WHAT YOU ARE ASKED TO DO: Pull out of the data below the stretch of lines bounded by the one containing "Зато через несколько" and the one containing "профессиональной кладки. Если", both bounds included, unchanged.
■ ■ ■ ■
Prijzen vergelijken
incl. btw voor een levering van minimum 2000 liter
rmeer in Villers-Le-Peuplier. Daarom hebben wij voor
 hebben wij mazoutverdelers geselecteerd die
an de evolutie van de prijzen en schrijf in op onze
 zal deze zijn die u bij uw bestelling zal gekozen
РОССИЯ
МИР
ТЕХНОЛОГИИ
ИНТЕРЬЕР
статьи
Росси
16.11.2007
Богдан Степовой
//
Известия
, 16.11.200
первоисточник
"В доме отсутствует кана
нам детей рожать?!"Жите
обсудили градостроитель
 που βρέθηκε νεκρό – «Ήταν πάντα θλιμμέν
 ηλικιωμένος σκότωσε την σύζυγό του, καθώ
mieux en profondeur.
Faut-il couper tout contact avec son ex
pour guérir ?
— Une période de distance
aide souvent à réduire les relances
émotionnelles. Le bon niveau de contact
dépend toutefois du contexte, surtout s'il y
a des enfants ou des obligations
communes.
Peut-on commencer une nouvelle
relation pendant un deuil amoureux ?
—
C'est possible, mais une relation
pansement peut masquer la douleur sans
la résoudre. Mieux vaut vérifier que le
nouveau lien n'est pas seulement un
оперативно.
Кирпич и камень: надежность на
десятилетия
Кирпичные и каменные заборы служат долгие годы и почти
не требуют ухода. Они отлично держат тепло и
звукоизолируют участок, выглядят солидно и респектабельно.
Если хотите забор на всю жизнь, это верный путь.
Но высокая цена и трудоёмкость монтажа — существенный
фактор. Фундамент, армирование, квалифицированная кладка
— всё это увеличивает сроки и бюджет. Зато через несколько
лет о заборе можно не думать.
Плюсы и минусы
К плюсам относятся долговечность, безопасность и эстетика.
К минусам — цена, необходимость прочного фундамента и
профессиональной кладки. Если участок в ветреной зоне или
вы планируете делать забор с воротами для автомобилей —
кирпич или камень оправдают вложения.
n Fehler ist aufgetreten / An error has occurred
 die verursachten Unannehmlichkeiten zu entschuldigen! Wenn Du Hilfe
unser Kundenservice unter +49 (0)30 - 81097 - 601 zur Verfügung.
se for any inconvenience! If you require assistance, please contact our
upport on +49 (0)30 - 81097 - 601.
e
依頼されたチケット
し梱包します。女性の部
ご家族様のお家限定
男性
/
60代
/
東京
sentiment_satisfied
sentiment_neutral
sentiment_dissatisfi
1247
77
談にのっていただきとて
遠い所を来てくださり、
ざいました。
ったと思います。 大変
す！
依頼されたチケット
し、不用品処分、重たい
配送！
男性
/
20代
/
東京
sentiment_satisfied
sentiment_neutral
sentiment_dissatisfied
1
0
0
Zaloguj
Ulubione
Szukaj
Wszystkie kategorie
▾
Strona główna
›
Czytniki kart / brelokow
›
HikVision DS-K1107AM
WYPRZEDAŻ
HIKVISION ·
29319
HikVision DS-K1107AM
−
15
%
■ ■ ■ ■
EXERCISE ANSWER:
— всё это увеличивает сроки и бюджет. Зато через несколько
лет о заборе можно не думать.
Плюсы и минусы
К плюсам относятся долговечность, безопасность и эстетика.
К минусам — цена, необходимость прочного фундамента и
профессиональной кладки. Если участок в ветреной зоне или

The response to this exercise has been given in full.